Tip! Electric Dead Speak. Music inspired by the Electronic Voice Phenomenon amplifies one of sound culture’s strangest obsessions into a collective ritual. Eighth Tower Records brings together twelve distinct voices - RhaD, Yousef Kawar, Kokum, Sílení, Pnévmma, Mario Lino Stancati, Richard Bégin, Oubys, The Resa, Nerthus, Nikos Sotirelis and Insectarium - to probe the contested territory of Electronic Voice Phenomenon, where inexplicable voices captured on tape or digital media have, since the 1950s, been heard as messages from the dead or as ghosts generated by technology and human projection. Rather than offering a thesis, the compilation treats EVP as a charged metaphor and a sonic toolkit, asking what it means to listen for something that might not be there - and what it means when you still hear it.
Across its twelve tracks, the album investigates the shifting borderland between technology, death and the persistence of consciousness. EVP traditionally lives in that liminal space where science and mysticism overlap, where noise becomes speech and speech collapses back into static. The artists translate this ambiguity into sound: drones that seem to carry distant vowels, mechanical pulsations that mimic a failing life support system, spectral harmonics that hang just at the edge of comprehension, decomposed field recordings that crumble as you focus on them. Each contributor approaches the theme from their own angle - some with cold, forensic restraint, others with near‑ritual intensity - but all share a fascination with the moment where signal and hallucination become indistinguishable.

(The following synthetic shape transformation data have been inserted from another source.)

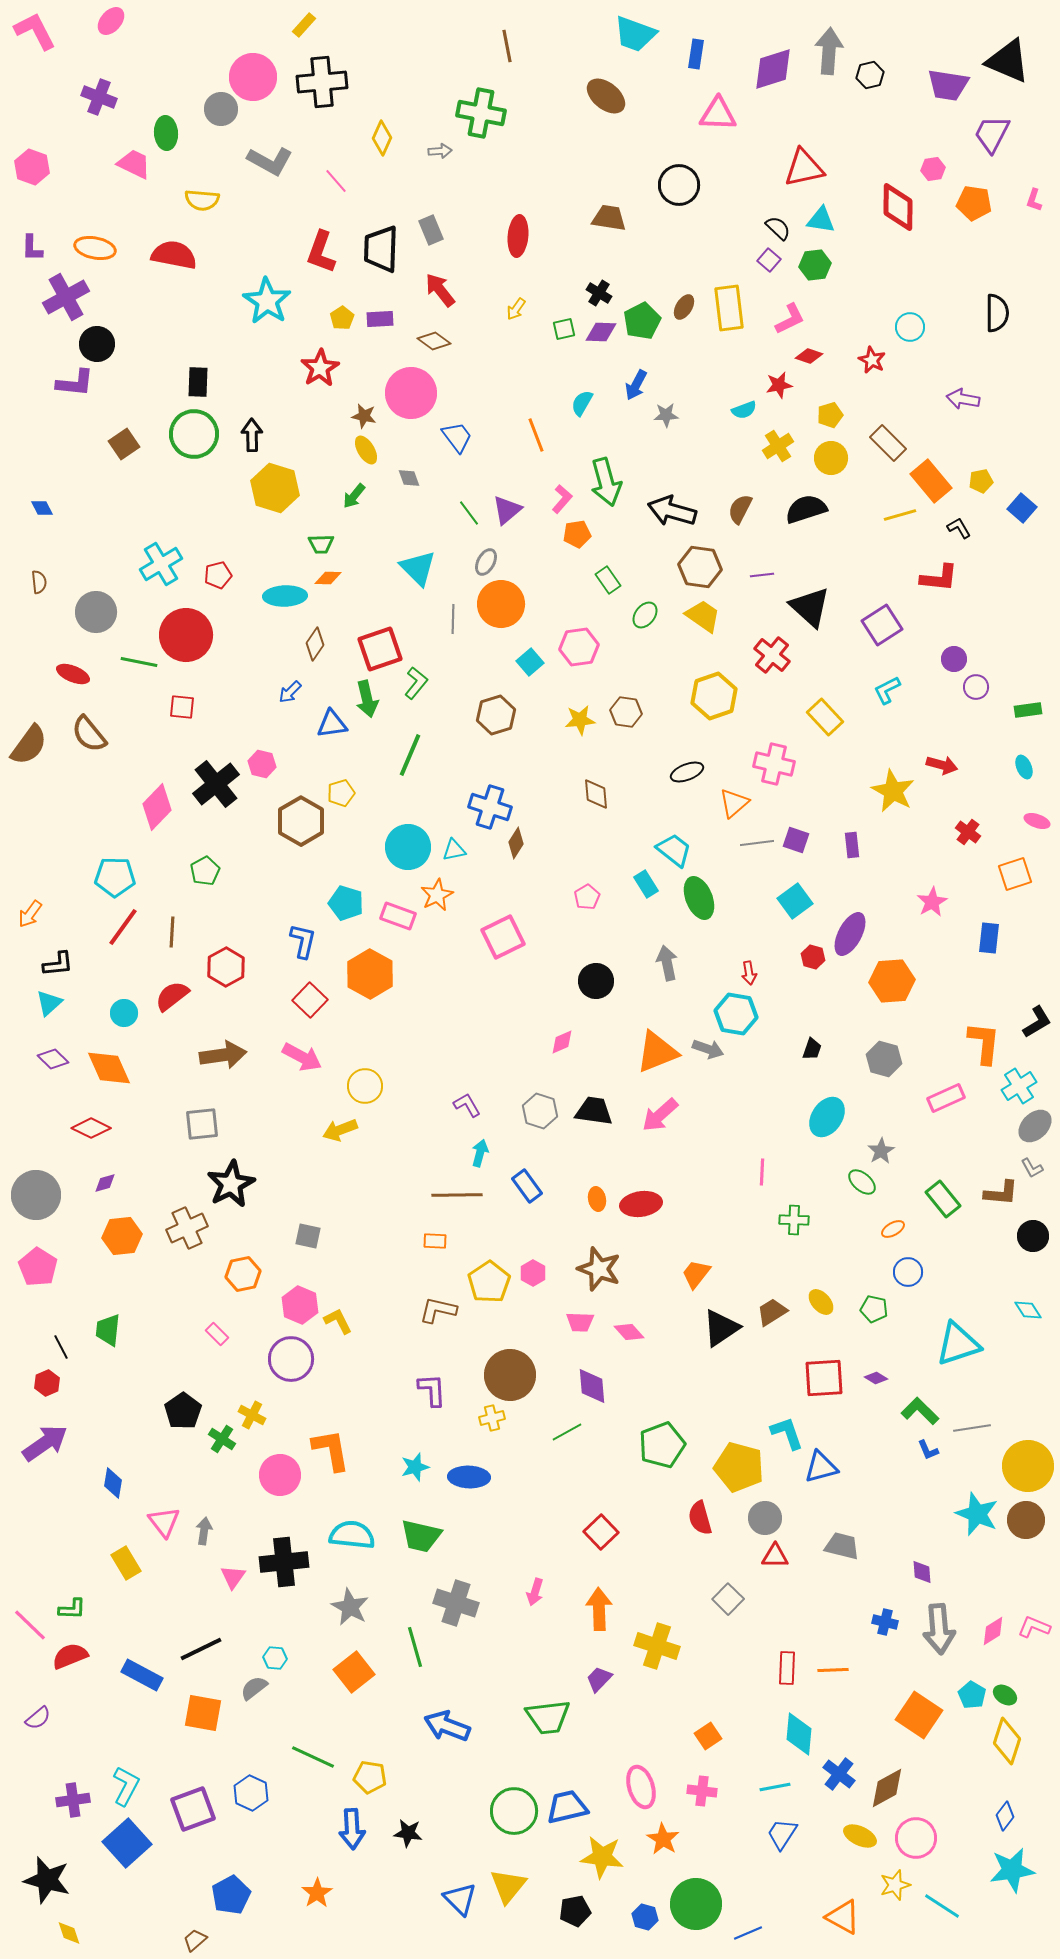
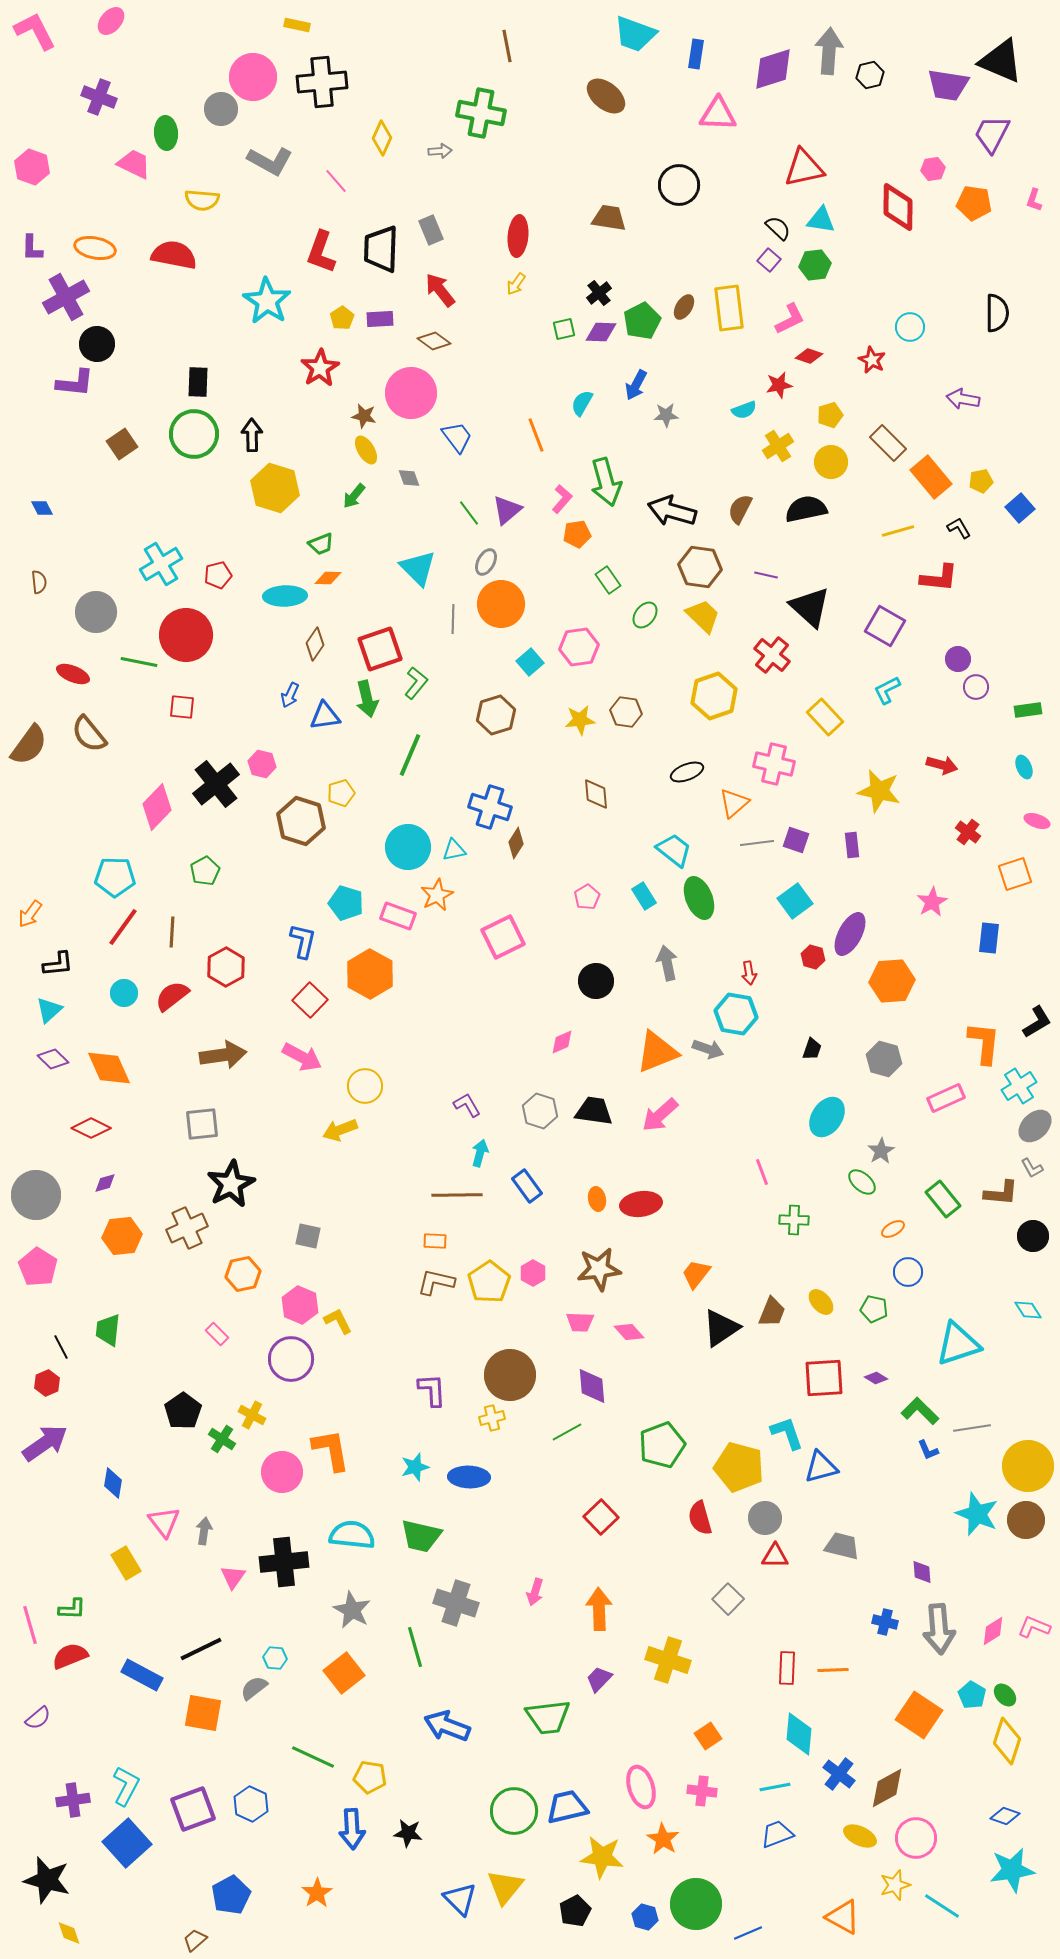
yellow rectangle at (304, 25): moved 7 px left; rotated 60 degrees clockwise
black triangle at (1008, 61): moved 7 px left
black cross at (599, 293): rotated 20 degrees clockwise
yellow arrow at (516, 309): moved 25 px up
brown square at (124, 444): moved 2 px left
yellow circle at (831, 458): moved 4 px down
orange rectangle at (931, 481): moved 4 px up
blue square at (1022, 508): moved 2 px left; rotated 8 degrees clockwise
black semicircle at (806, 509): rotated 6 degrees clockwise
yellow line at (900, 515): moved 2 px left, 16 px down
green trapezoid at (321, 544): rotated 20 degrees counterclockwise
purple line at (762, 575): moved 4 px right; rotated 20 degrees clockwise
yellow trapezoid at (703, 616): rotated 9 degrees clockwise
purple square at (882, 625): moved 3 px right, 1 px down; rotated 27 degrees counterclockwise
purple circle at (954, 659): moved 4 px right
blue arrow at (290, 692): moved 3 px down; rotated 20 degrees counterclockwise
blue triangle at (332, 724): moved 7 px left, 8 px up
yellow star at (893, 791): moved 14 px left; rotated 15 degrees counterclockwise
brown hexagon at (301, 821): rotated 12 degrees counterclockwise
cyan rectangle at (646, 884): moved 2 px left, 12 px down
cyan triangle at (49, 1003): moved 7 px down
cyan circle at (124, 1013): moved 20 px up
pink line at (762, 1172): rotated 24 degrees counterclockwise
brown star at (599, 1269): rotated 27 degrees counterclockwise
brown L-shape at (438, 1310): moved 2 px left, 28 px up
brown trapezoid at (772, 1312): rotated 144 degrees clockwise
pink circle at (280, 1475): moved 2 px right, 3 px up
red square at (601, 1532): moved 15 px up
gray star at (350, 1607): moved 2 px right, 3 px down
pink line at (30, 1625): rotated 30 degrees clockwise
yellow cross at (657, 1646): moved 11 px right, 14 px down
orange square at (354, 1672): moved 10 px left, 1 px down
green ellipse at (1005, 1695): rotated 15 degrees clockwise
blue hexagon at (251, 1793): moved 11 px down
blue diamond at (1005, 1816): rotated 72 degrees clockwise
blue trapezoid at (782, 1834): moved 5 px left; rotated 36 degrees clockwise
yellow triangle at (508, 1886): moved 3 px left, 1 px down
black pentagon at (575, 1911): rotated 16 degrees counterclockwise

The compilation’s architecture reinforces its conceptual core. Early pieces introduce the EVP zone in relatively stark terms, foregrounding tape hiss, shortwave shiver and clipped, almost intelligible fragments that might be words or might be artefacts. As the sequence unfolds, the textures grow denser and more immersive: layers of environmental sound, processed voices, buried rhythms and sub‑bass swells accumulate, pulling the listener into a space that feels simultaneously technological and occult. At times, tracks evoke abandoned transmitter stations, server farms humming in the dark, or forgotten answering machines looping their last messages; at others, they resemble slow‑motion invocations, with disembodied choirs and distant knocks on the walls of the mix. The recording devices themselves start to feel like protagonists, not neutral tools but unstable portals.

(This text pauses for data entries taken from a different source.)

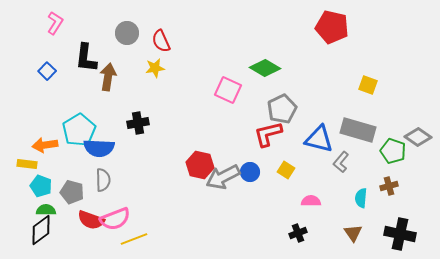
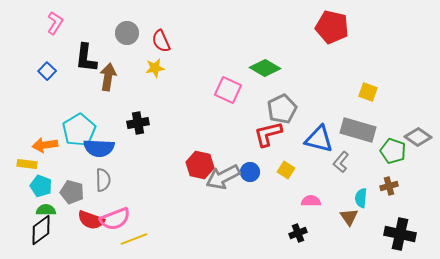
yellow square at (368, 85): moved 7 px down
brown triangle at (353, 233): moved 4 px left, 16 px up
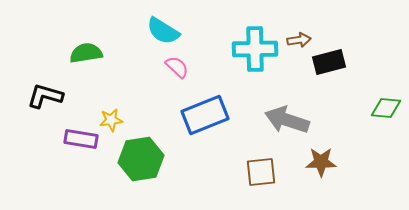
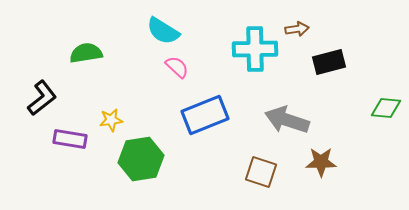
brown arrow: moved 2 px left, 11 px up
black L-shape: moved 3 px left, 2 px down; rotated 126 degrees clockwise
purple rectangle: moved 11 px left
brown square: rotated 24 degrees clockwise
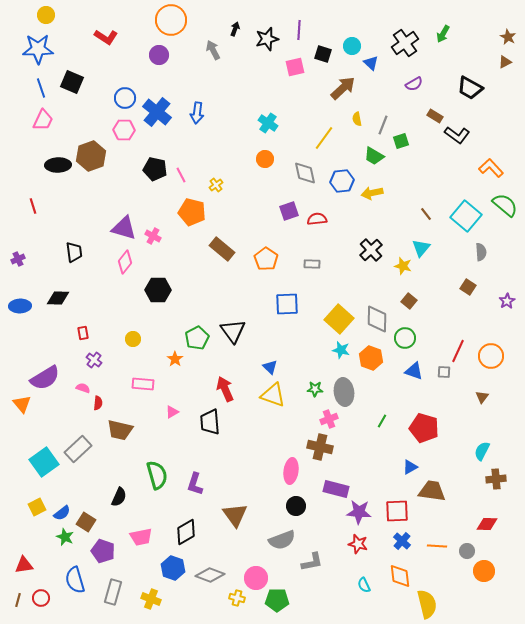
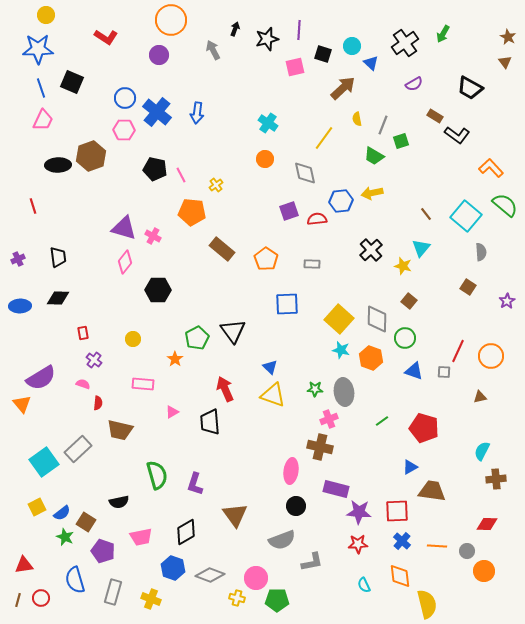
brown triangle at (505, 62): rotated 40 degrees counterclockwise
blue hexagon at (342, 181): moved 1 px left, 20 px down
orange pentagon at (192, 212): rotated 8 degrees counterclockwise
black trapezoid at (74, 252): moved 16 px left, 5 px down
purple semicircle at (45, 378): moved 4 px left
pink semicircle at (83, 388): moved 4 px up
brown triangle at (482, 397): moved 2 px left; rotated 40 degrees clockwise
green line at (382, 421): rotated 24 degrees clockwise
black semicircle at (119, 497): moved 5 px down; rotated 54 degrees clockwise
red star at (358, 544): rotated 18 degrees counterclockwise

The presence of such a varied roster is crucial to the compilation’s impact. Each artist subtly extends the EVP metaphor in different directions. One might lean into brittle, high‑frequency crackle and sudden cuts, highlighting EVP as an artefact of media and error. Another bathes splintered voice grains in cavernous reverb, turning them into liturgical echoes from an unnamed chapel. Elsewhere, stealthy, almost rhythmic pulses suggest the ghost of industrial music, as if machines were remembering their operators. Collectively, these approaches underline how Electronic Voice Phenomenon is as much about listening practice as it is about paranormal belief: by inviting us to search for messages in noise, it reveals how eager we are to populate the void.
Faithful to the dark, speculative aesthetic that defines Eighth Tower Records, Electric Dead Speak also resonates with our current technological condition. In a moment when artificial intelligence and algorithmic processes constantly filter, predict and “speak” on our behalf, the idea of disembodied voices emerging from circuits feels less like an anomaly and more like a daily reality. EVP becomes a metaphor for our relationship with the unknown layers of the systems we use - code, data, networks whose operations we sense but rarely see. The compilation doesn’t flatten that insight into simple critique; instead, it stages an aural séance where these questions can be felt as much as thought. Are we picking up transmissions from beyond, or amplifying the hidden noise of our own minds and machines? Electric Dead Speak refuses to decide, leaving the listener suspended in that tension, ears pricked, waiting for the next phrase to materialise out of the static.